Chris Froome has told Cyclingnews that he is ready to shoulder the pressure and responsibility of leading Team Sky at the Tour de France, believing he has the ability to take on Alberto Contador and target overall success thanks to this year's mountainous route.
In a video interview recorded at Team Sky's media day in Mallorca, Froome also claimed that his second place in the 2012 Tour de France was a clear statement that cycling has changed. The Kenyan-born Briton sees Lance Armstrong's demise as an opportunity for the sport to find new role models people can admire.
"It's been sensationalized a lot. We're not best friends but we've got a working relationship and I think we'll both do exactly what's asked of each for the team, so we can achieve the team's goals," Froome told Cyclingnews.
"I think every team needs to go in (to the Tour) with contingency plans like I was last year's Tour. That guy will be the last help in the mountains if you like and the way its shaking out at the moment, Bradley would play that role for me this year."

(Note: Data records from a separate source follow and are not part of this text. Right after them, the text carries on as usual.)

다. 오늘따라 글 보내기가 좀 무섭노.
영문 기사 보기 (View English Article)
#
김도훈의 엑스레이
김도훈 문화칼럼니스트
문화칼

In a change of programme, Froome will begin his 2013 season alongside Wiggins at the Tour of Oman on February 12. After that his programme will include Tirreno-Adriatico but then focus on being at his best for the Tour de France.

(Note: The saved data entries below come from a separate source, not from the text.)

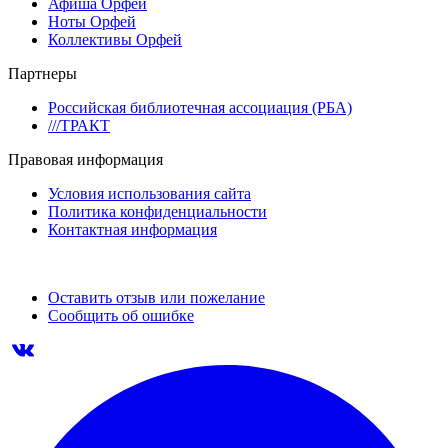
Афиша Орфей
Ноты Орфей
Коллективы Орфей
Партнеры
Российская библиотечная ассоциация (РБА)
///ТРАКТ
Правовая информация
Условия использования сайта
Политика конфиденциальности
Контактная информация
Оставить отзыв или пожелание
Сообщить об ошибке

"It sounds like a lot of the big hitters are going out there (to Oman) but it's still very early days and hard to take real truths out of the results. It'd always be good to get one up on Contador," he said, seemingly relishing a battle with the Spaniard come July.

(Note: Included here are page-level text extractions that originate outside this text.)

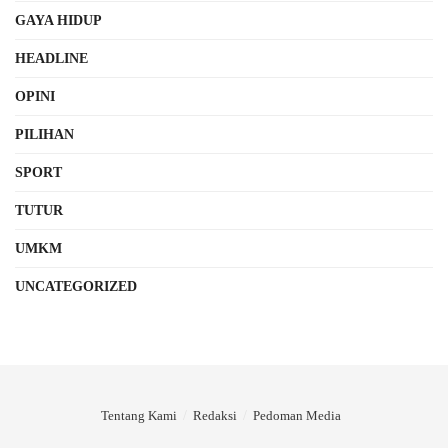
GAYA HIDUP
HEADLINE
OPINI
PILIHAN
SPORT
TUTUR
UMKM
UNCATEGORIZED
Tentang Kami
Redaksi
Pedoman Media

"I think he's definitely my biggest rival at the moment, he knows what he's doing in the big tours. I'd like to think my time trial is better than his and then stick with him in the mountains. However the Tour is so mountainous this year, if anyone has a bad day, that could potentially be minutes lost there. To me it looks like the race is going to be won or lost in the mountains at this year's Tour de France."
Being a role model
Froome did not shy away from questions about doping or Lance Armstrong. Like most riders he is looking to the future and believes he can is a role model for the future of the sport.
"It's something that I hope will help the sport move forward and close the door on that era of cycling. The sport has definitely developed. It's no longer the case of guys doing blood bags and transfusions, etc. If they are, it's a very minority, the guys who are losing their contracts or just trying to take chances. They're the guys who are getting caught."
"Cycling definitely has transformed. And for me, coming second in last year's Tour de France, was a clear statement to say: 'Yes, the sport has changed'. I would never have been able to do that if doping was still prevalent in the sport."
"I think it presents us with an opportunity. The sport needs new figures to look up to, clean winners who aren't going to get their titles stripped. Personally it gives me a lot of motivation, it gives me a goal, something to aim for and hopefully inspire people, knowing that the sport has changed."